So 1905 was awash with Debussy writing about the sea, which he had scarcely seen until crossing to Jersey and then from Jersey to Eastbourne; D’Indy writing about French mountains and mountain airs; and Roussel who had been a professional seaman writing not about the sea but about forests and dryads.  You cannot possibly mistake one for the other. I would say that this particular brand of impressionism by Roussel is more redolent of early Delius, rather than of Debussy.

The work did not start off life with the intention of being a symphony. Soir d’été was a single atmospheric   piece.  Roussel wanted to extend it with a movement to represent spring to precede to which he attributed its literary name of “Renouveau” (renewal), very much the centre piece of the whole work.  This would be preceded yet again by winter as a shortish prologue intended to start the complete work.  These three movements constitute Part 1 with autumn as its Part 2 to follow ending with a slow down back to winter to complete the cycle. Autumn to my ears does not sound particularly autumnal, not that autumn can have a sound.  Still you usually know it when you hear it. Elgar’s cello concerto is what one might describe as autumnal as is the third movement of the Brahms clarinet quintet. Roussel chooses to add naiads and dryads to the movement which is a little scherzoid and adds a touch of energy which is a touch indicative of the later Roussel.  Only when it was complete did Roussel entitle the work “The Poem of the Forest – Symphony”, later, after his second was written, to be Symphony number 1.

Chronologically one usually starts a cycle of seasons with Spring and ends with winter.  Here it starts with winter and ends with autumn.  Not so unusual perhaps when one realizes that Glazunov’s ballet, The Seasons, completed in 1900, itself also started with winter and ends with autumn.

Le Forêt received its first performance in 1908, the year Roussel married Blanche Preisach. The following year, they travelled to India and Indo-China on a delayed honeymoon where he learned of the legend of the queen Padmâvatî, It would not be until after the war that he came to return to the subject for his opera-ballet  Padmâvatî, set in Mogul India when Roussel began to find his own individual voice and technique.

From 1909 to the outbreak of the first world war Roussel would have been aware of the great changes taking place in the musical centre of Paris with Stravinsky and the Ballets Russes. The war brought that period all to an end.  Roussel, now 45, sought to re-enlist in the navy but was turned down because of his eyesight.  Instead he joined an artillery unit and got seconded to be an ambulance driver, as was Ravel.

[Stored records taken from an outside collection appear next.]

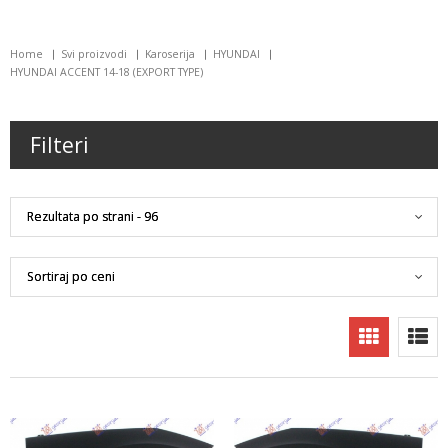
Home
Svi proizvodi
Karoserija
HYUNDAI
HYUNDAI ACCENT 14-18 (EXPORT TYPE)
Filteri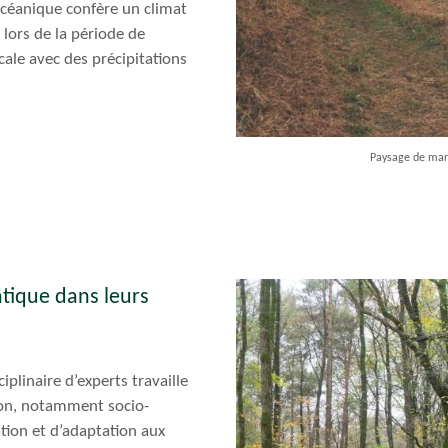
 océanique confère un climat
 lors de la période de
ocale avec des précipitations
Paysage de mara
tique dans leurs
iplinaire d’experts travaille
ion, notamment socio-
tion et d’adaptation aux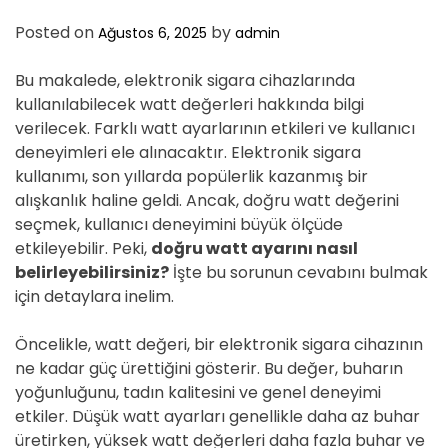
Posted on
by
Ağustos 6, 2025
admin
Bu makalede, elektronik sigara cihazlarında
kullanılabilecek watt değerleri hakkında bilgi
verilecek. Farklı watt ayarlarının etkileri ve kullanıcı
deneyimleri ele alınacaktır. Elektronik sigara
kullanımı, son yıllarda popülerlik kazanmış bir
alışkanlık haline geldi. Ancak, doğru watt değerini
seçmek, kullanıcı deneyimini büyük ölçüde
etkileyebilir. Peki,
doğru watt ayarını nasıl
belirleyebilirsiniz?
İşte bu sorunun cevabını bulmak
için detaylara inelim.
Öncelikle, watt değeri, bir elektronik sigara cihazının
ne kadar güç ürettiğini gösterir. Bu değer, buharın
yoğunluğunu, tadın kalitesini ve genel deneyimi
etkiler. Düşük watt ayarları genellikle daha az buhar
üretirken, yüksek watt değerleri daha fazla buhar ve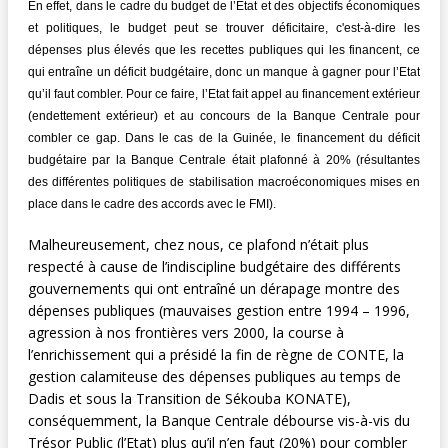
En effet, dans le cadre du budget de l’Etat et des objectifs économiques
et politiques, le budget peut se trouver déficitaire, c'est-à-dire les
dépenses plus élevés que les recettes publiques qui les financent, ce
qui entraîne un déficit budgétaire, donc un manque à gagner pour l’Etat
qu’il faut combler. Pour ce faire, l’Etat fait appel au financement extérieur
(endettement extérieur) et au concours de la Banque Centrale pour
combler ce gap. Dans le cas de la Guinée, le financement du déficit
budgétaire par la Banque Centrale était plafonné à 20% (résultantes
des différentes politiques de stabilisation macroéconomiques mises en
place dans le cadre des accords avec le FMI).
Malheureusement, chez nous, ce plafond n’était plus
respecté à cause de l’indiscipline budgétaire des différents
gouvernements qui ont entraîné un dérapage montre des
dépenses publiques (mauvaises gestion entre 1994 – 1996,
agression à nos frontières vers 2000, la course à
l’enrichissement qui a présidé la fin de règne de CONTE, la
gestion calamiteuse des dépenses publiques au temps de
Dadis et sous la Transition de Sékouba KONATE),
conséquemment, la Banque Centrale débourse vis-à-vis du
Trésor Public (l’Etat) plus qu’il n’en faut (20%) pour combler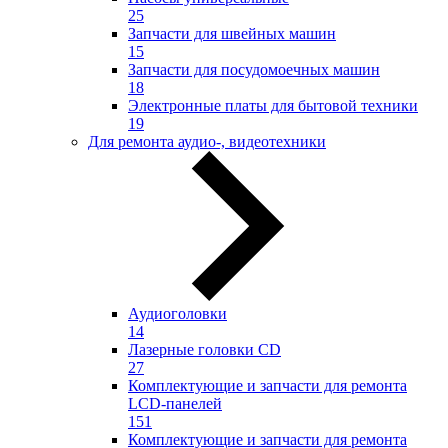
25
Запчасти для швейных машин
15
Запчасти для посудомоечных машин
18
Электронные платы для бытовой техники
19
Для ремонта аудио-, видеотехники
Аудиоголовки
14
Лазерные головки CD
27
Комплектующие и запчасти для ремонта
LCD-панелей
151
Комплектующие и запчасти для ремонта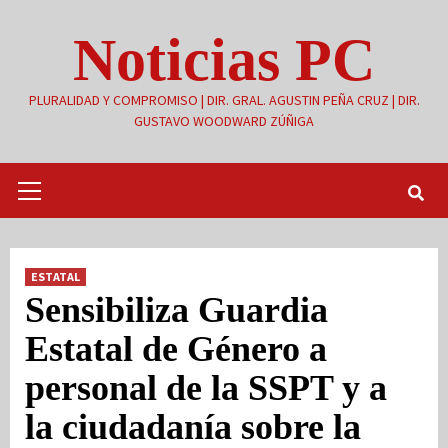
Saltar
Noticias PC
al
contenido
PLURALIDAD Y COMPROMISO | DIR. GRAL. AGUSTIN PEÑA CRUZ | DIR.
GUSTAVO WOODWARD ZÚÑIGA
Menú
primario
ESTATAL
Sensibiliza Guardia
Estatal de Género a
personal de la SSPT y a
la ciudadanía sobre la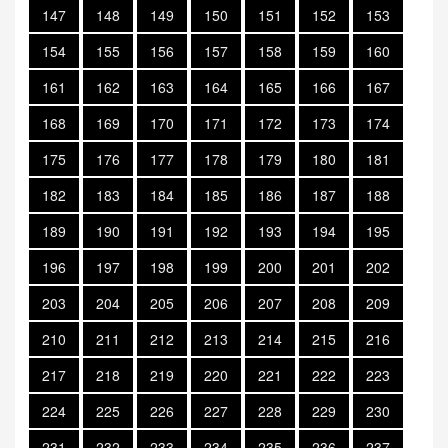
147
148
149
150
151
152
153
154
155
156
157
158
159
160
161
162
163
164
165
166
167
168
169
170
171
172
173
174
175
176
177
178
179
180
181
182
183
184
185
186
187
188
189
190
191
192
193
194
195
196
197
198
199
200
201
202
203
204
205
206
207
208
209
210
211
212
213
214
215
216
217
218
219
220
221
222
223
224
225
226
227
228
229
230
231
232
233
234
235
236
237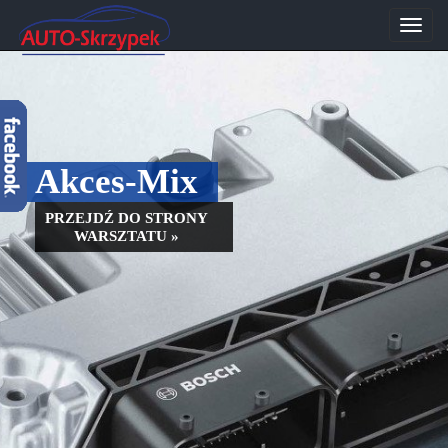
Przeł
nawig
Akces-Mix
PRZEJDŹ DO STRONY
WARSZTATU »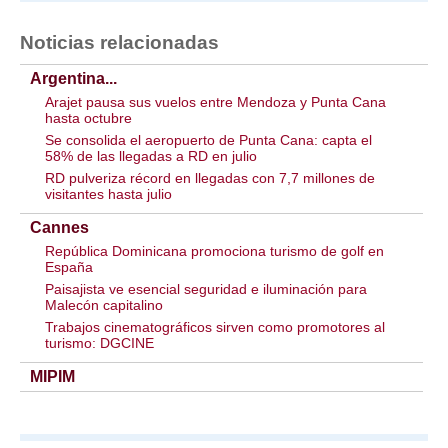
Noticias relacionadas
Argentina...
Arajet pausa sus vuelos entre Mendoza y Punta Cana
hasta octubre
Se consolida el aeropuerto de Punta Cana: capta el
58% de las llegadas a RD en julio
RD pulveriza récord en llegadas con 7,7 millones de
visitantes hasta julio
Cannes
República Dominicana promociona turismo de golf en
España
Paisajista ve esencial seguridad e iluminación para
Malecón capitalino
Trabajos cinematográficos sirven como promotores al
turismo: DGCINE
MIPIM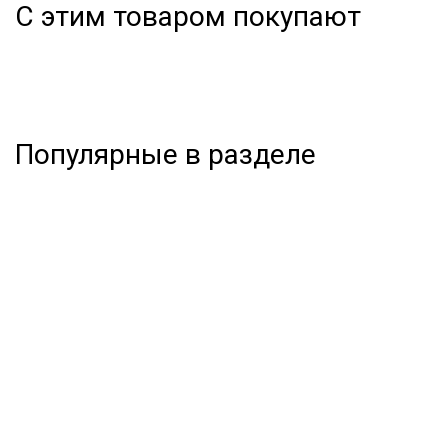
С этим товаром покупают
Популярные в разделе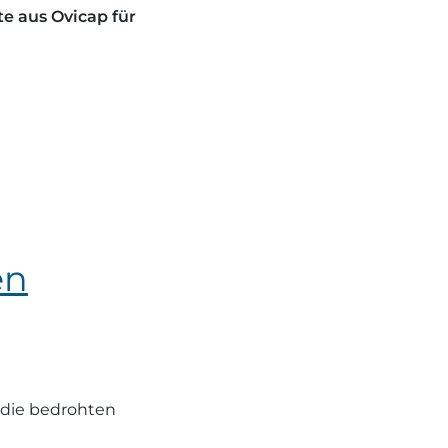
te aus Ovicap für
en
r die bedrohten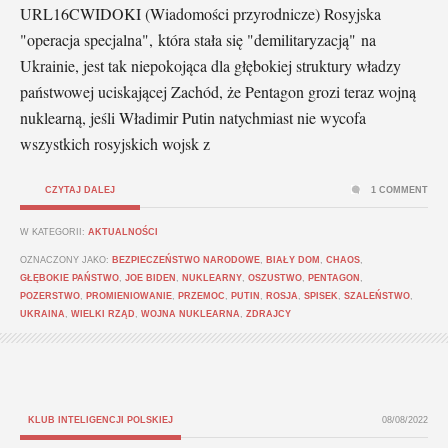
URL16CWIDOKI (Wiadomości przyrodnicze) Rosyjska
"operacja specjalna", która stała się "demilitaryzacją" na
Ukrainie, jest tak niepokojąca dla głębokiej struktury władzy
państwowej uciskającej Zachód, że Pentagon grozi teraz wojną
nuklearną, jeśli Władimir Putin natychmiast nie wycofa
wszystkich rosyjskich wojsk z
CZYTAJ DALEJ
1 COMMENT
W KATEGORII:
AKTUALNOŚCI
OZNACZONY JAKO:
BEZPIECZEŃSTWO NARODOWE
,
BIAŁY DOM
,
CHAOS
,
GŁĘBOKIE PAŃSTWO
,
JOE BIDEN
,
NUKLEARNY
,
OSZUSTWO
,
PENTAGON
,
POZERSTWO
,
PROMIENIOWANIE
,
PRZEMOC
,
PUTIN
,
ROSJA
,
SPISEK
,
SZALEŃSTWO
,
UKRAINA
,
WIELKI RZĄD
,
WOJNA NUKLEARNA
,
ZDRAJCY
KLUB INTELIGENCJI POLSKIEJ
08/08/2022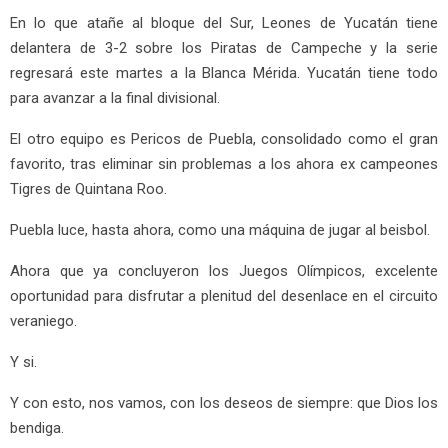
En lo que atañe al bloque del Sur, Leones de Yucatán tiene
delantera de 3-2 sobre los Piratas de Campeche y la serie
regresará este martes a la Blanca Mérida. Yucatán tiene todo
para avanzar a la final divisional.
El otro equipo es Pericos de Puebla, consolidado como el gran
favorito, tras eliminar sin problemas a los ahora ex campeones
Tigres de Quintana Roo.
Puebla luce, hasta ahora, como una máquina de jugar al beisbol.
Ahora que ya concluyeron los Juegos Olímpicos, excelente
oportunidad para disfrutar a plenitud del desenlace en el circuito
veraniego.
Y si.
Y con esto, nos vamos, con los deseos de siempre: que Dios los
bendiga.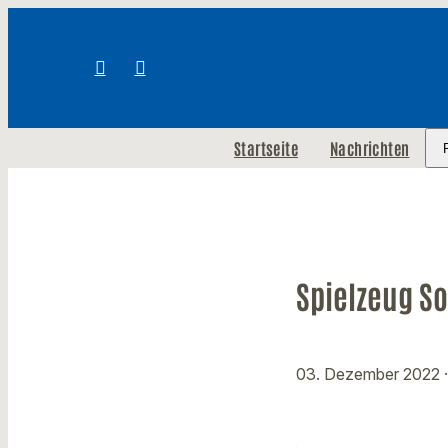
Startseite
Nachrichten
Spielzeug S
03. Dezember 2022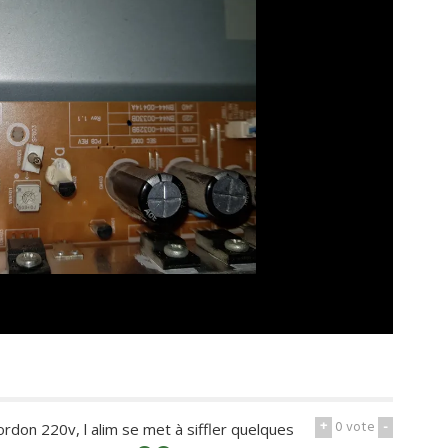
+
0
vote
-
ordon 220v, l alim se met à siffler quelques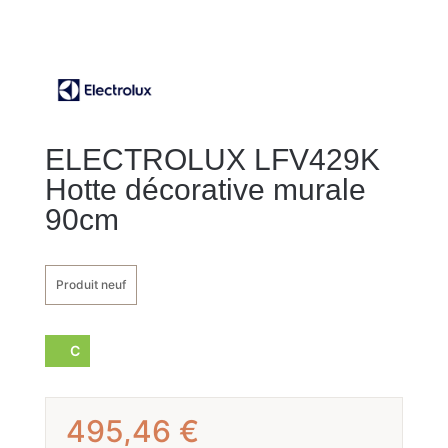
ELECTROLUX LFV429K
Hotte décorative murale
90cm
Produit neuf
C
495,46
€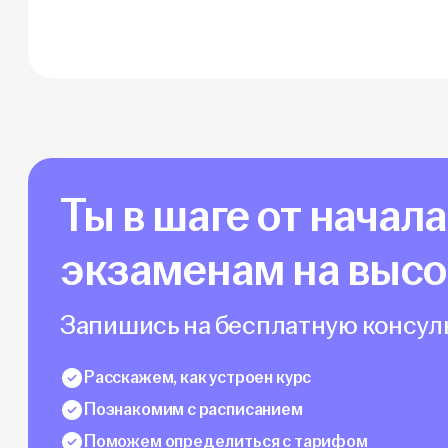
Ты в шаге от начал
экзаменам на выс
Запишись на бесплатную консуль
Расскажем, как устроен курс
Познакомим с расписанием
Поможем определиться с тарифом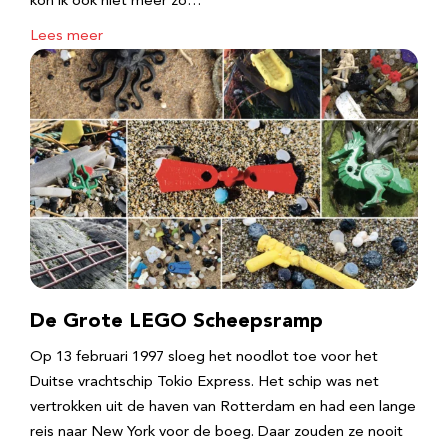
kon ik ook niet meer zo…
Lees meer
De Grote LEGO Scheepsramp
Op 13 februari 1997 sloeg het noodlot toe voor het
Duitse vrachtschip Tokio Express. Het schip was net
vertrokken uit de haven van Rotterdam en had een lange
reis naar New York voor de boeg. Daar zouden ze nooit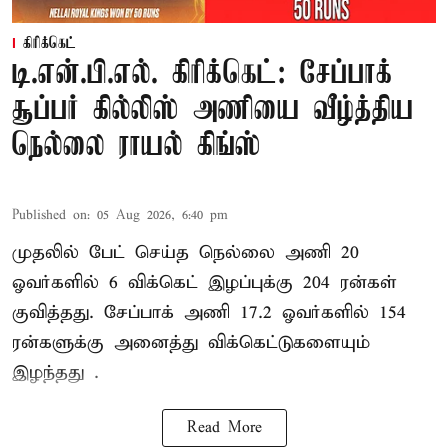
கிரிக்கெட்
டி.என்.பி.எல். கிரிக்கெட்: சேப்பாக்
சூப்பர் கில்லிஸ் அணியை வீழ்த்திய
நெல்லை ராயல் கிங்ஸ்
Published on
:
05 Aug 2026, 6:40 pm
முதலில் பேட் செய்த நெல்லை அணி 20
ஓவர்களில் 6 விக்கெட் இழப்புக்கு 204 ரன்கள்
குவித்தது. சேப்பாக் அணி 17.2 ஓவர்களில் 154
ரன்களுக்கு அனைத்து விக்கெட்டுகளையும்
இழந்தது .
Read More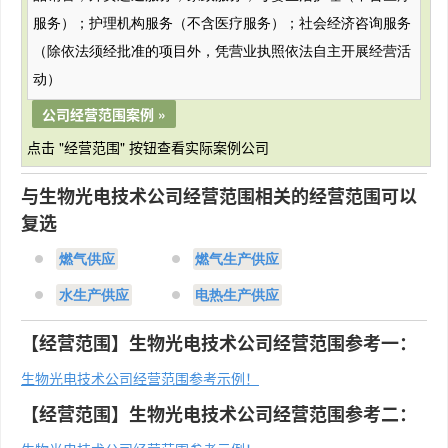
服务）；护理机构服务（不含医疗服务）；社会经济咨询服务
（除依法须经批准的项目外，凭营业执照依法自主开展经营活
动）
公司经营范围案例 »
点击 "经营范围" 按钮查看实际案例公司
与生物光电技术公司经营范围相关的经营范围可以
复选
燃气供应
燃气生产供应
水生产供应
电热生产供应
【经营范围】生物光电技术公司经营范围参考一：
生物光电技术公司经营范围参考示例！
【经营范围】生物光电技术公司经营范围参考二：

With the end of the war, there would be difficulty for him in picking up where he left off before.  In 1919 he started out on composing a second symphony which would be his longest and gloomiest. It is searching a new path, more classical in shape. Gone is the world of impressionism. His first had not set out to be a symphony. This one does. It harps back to Franck and at the same time forward to the two great Roussel symphonies to follow ten year later. It contains a programme based on life, its early ardours, the emotions of middle age and the sufferings to follow. At my age that’s enough to make anyone as miserable as sin to contemplate. It contains a tremendous store of pent up energy and a scherzo, this time, without naiads or dryads.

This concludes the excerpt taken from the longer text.